An Unusual Case of Perineural Infiltration and Orbital Invasion of Squamous Cell Carcinoma Associated with Actinic Keratosis.

作者信息

Farah Edgard, Callet Marie, Leclerc Augustin, Rotsos Tryfon, Symeonidis Chrysanthos, Jacomet Pierre-Vincent, Galatoire Olivier

机构信息

Fondation Ophtalmologique Adolphe de Rotschild, 29 Rue Manin, 75019 Paris, France.

出版信息

Case Rep Ophthalmol Med. 2020 Dec 30;2020:8831668. doi: 10.1155/2020/8831668. eCollection 2020.

Abstract

Actinic keratosis is considered a precancerous lesion, constituting a precursor to squamous cell carcinoma (SCC) formation.
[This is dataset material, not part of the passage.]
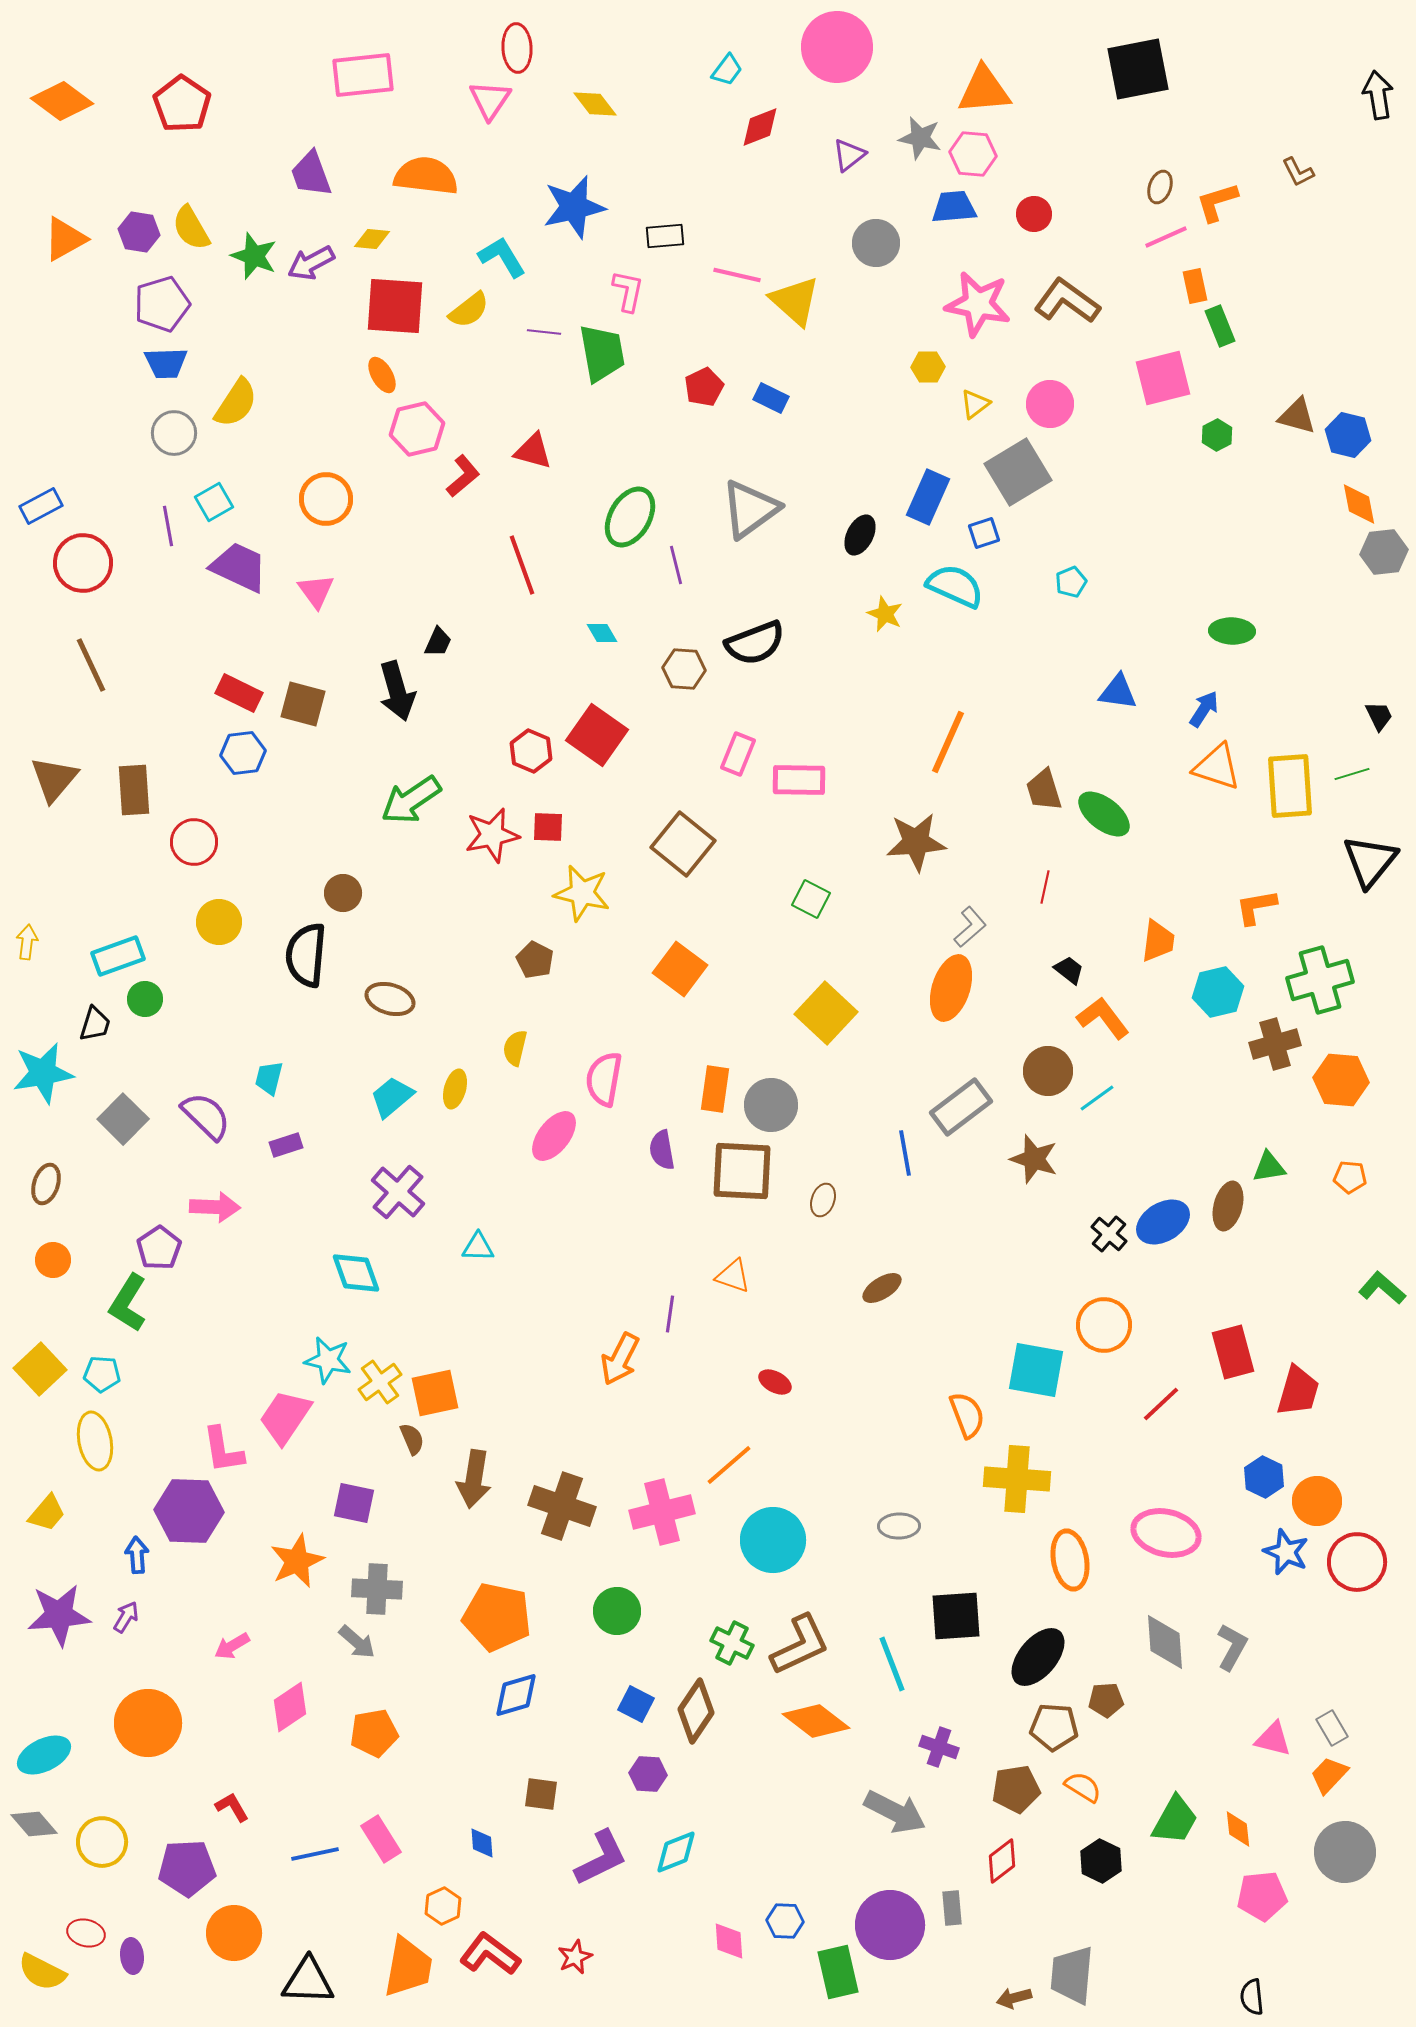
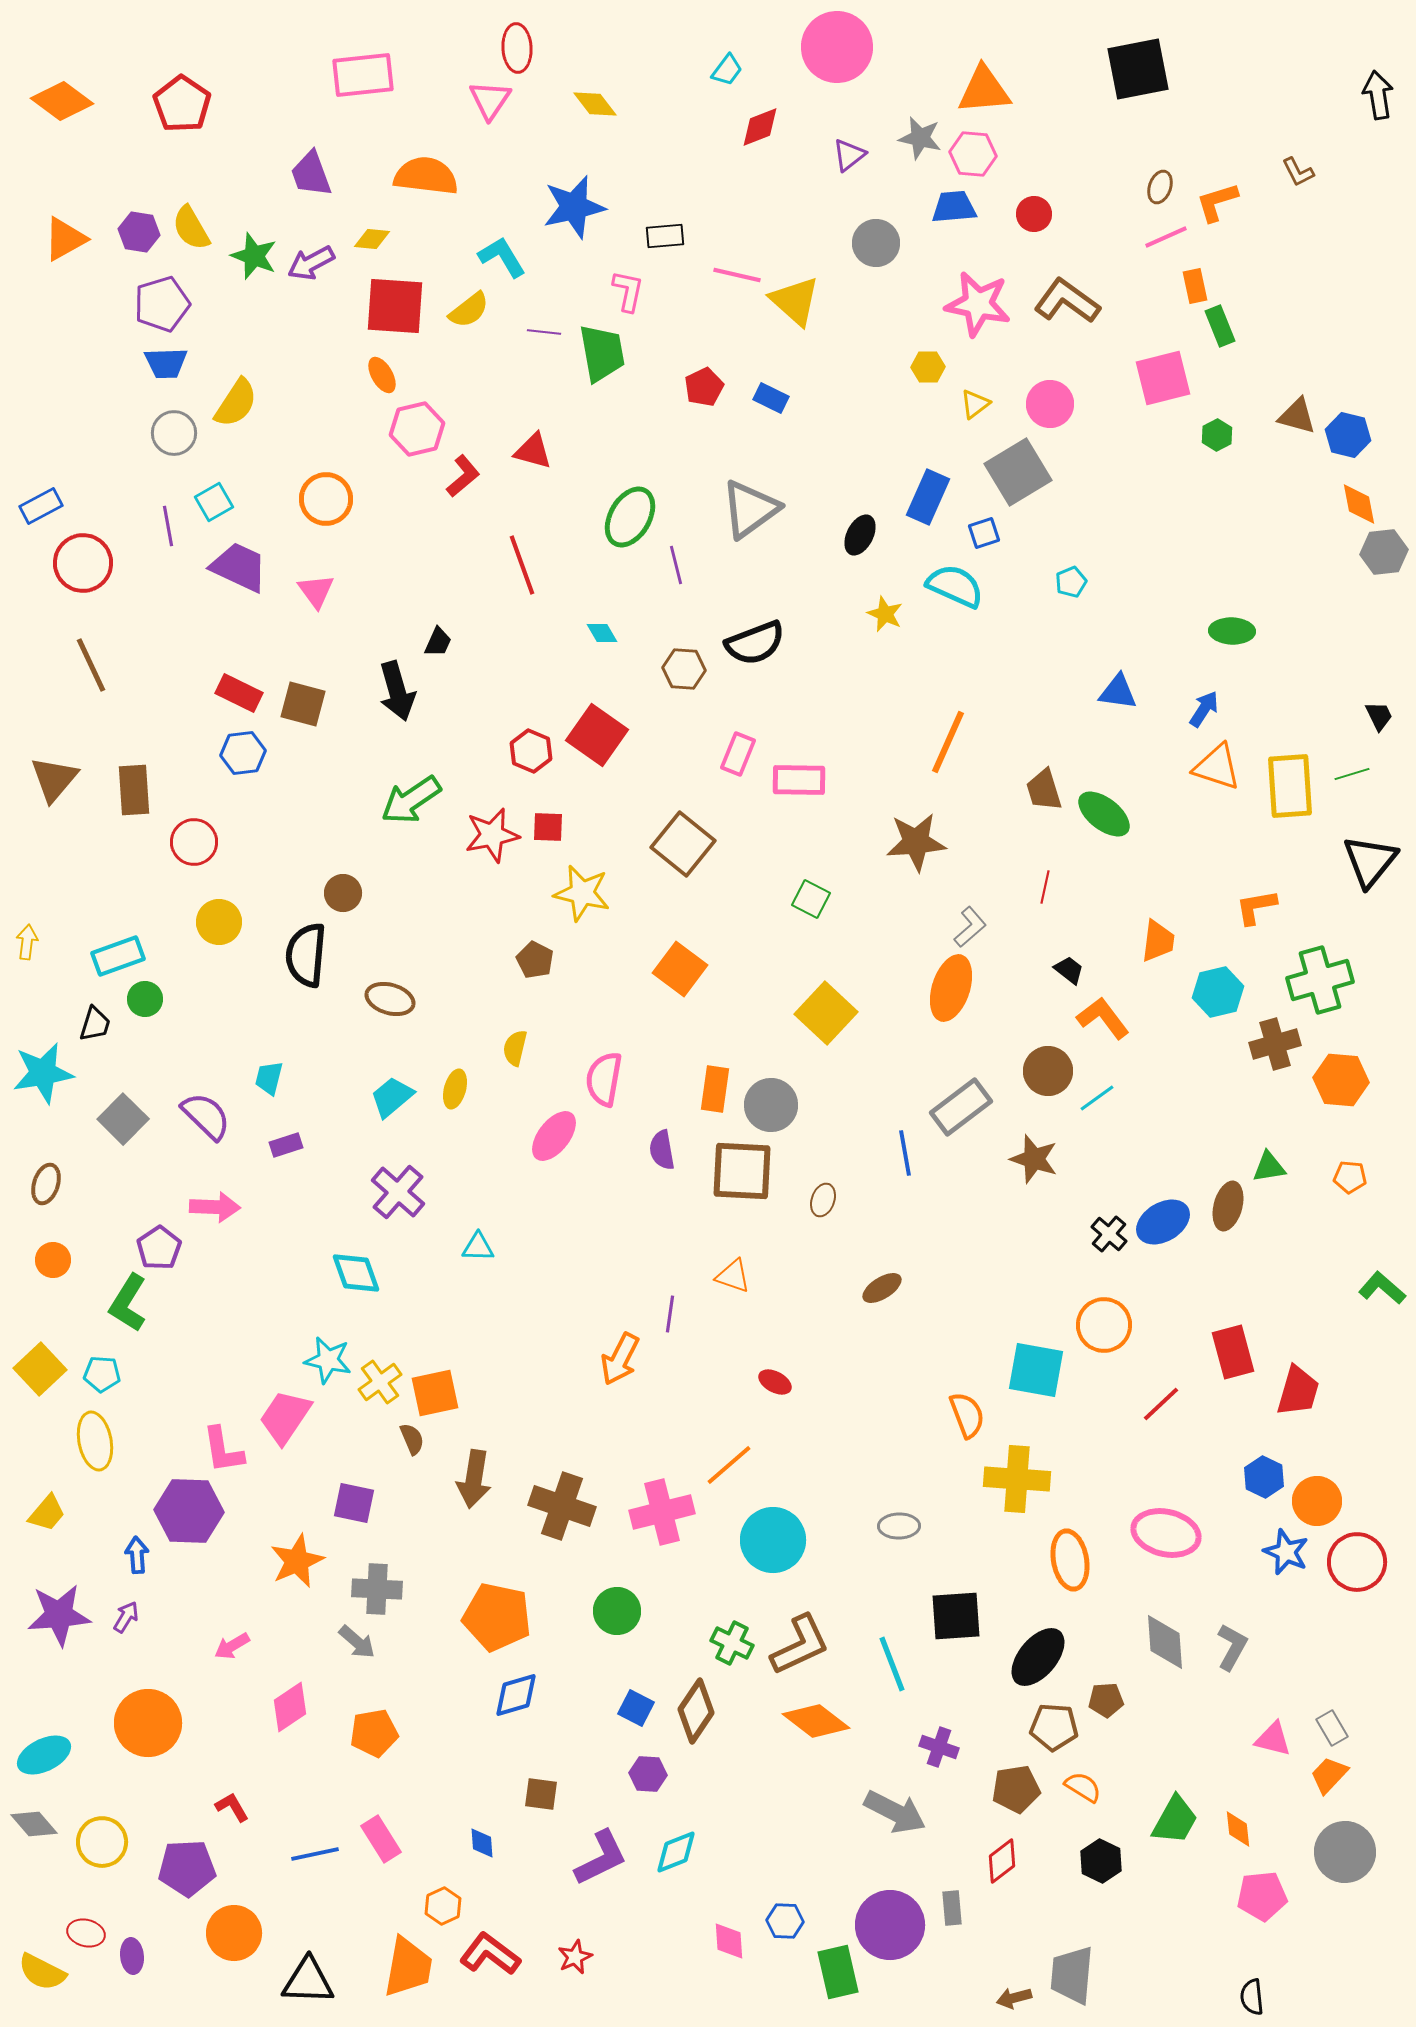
blue square at (636, 1704): moved 4 px down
Perineural invasion has been observed in patients with cutaneous carcinoma due to local subcutaneous tissue destruction and primarily involves the trigeminal nerve due to rich innervation provided by the supraorbital nerve in addition to the facial nerve. An unusual case of perineural infiltration and orbital invasion of squamous cell carcinoma associated with actinic keratosis is presented. A 70-year-old Caucasian woman presented with complete left eye ophthalmoplegia, total left upper-eyelid ptosis, and facial pain with paresthesia. Computed tomography revealed a process of the soft tissues in the left cheek infiltrating the infraorbital canal, pterygopalatine fossa, inferior orbital fissure, and left cavernous sinus with periosteal adherence. Magnetic resonance imaging revealed pathological extension via the left infraorbital canal with a considerable area of necrosis. Treatment of facial actinic keratosis may not prevent malignant transformation and can delay diagnosis and treatment of SCC. A deep biopsy appears to be essential for a correct diagnosis. Perineural spread of cutaneous SCC may be characterized by insidious progression in the cranial trigeminal nerve, abnormal ocular motility, diplopia, or external ophthalmoplegia.

摘要

光化性角化病被认为是一种癌前病变,是鳞状细胞癌(SCC)形成的前身。由于局部皮下组织破坏,在皮肤癌患者中已观察到神经周围浸润,主要累及三叉神经,这是因为除面神经外,眶上神经提供了丰富的神经支配。本文介绍了一例与光化性角化病相关的鳞状细胞癌神经周围浸润和眼眶浸润的罕见病例。一名70岁的白种女性出现完全性左眼球麻痹、左上睑完全下垂以及伴有感觉异常的面部疼痛。计算机断层扫描显示左侧脸颊软组织病变浸润眶下管、翼腭窝、眶下裂和左侧海绵窦,并伴有骨膜粘连。磁共振成像显示病变经左侧眶下管呈病理性扩展,并有相当大面积的坏死。面部光化性角化病的治疗可能无法预防恶性转化,且可能延迟SCC的诊断和治疗。深度活检似乎对正确诊断至关重要。皮肤SCC的神经周围扩散可能表现为在颅三叉神经中隐匿性进展、异常眼球运动、复视或眼球外肌麻痹。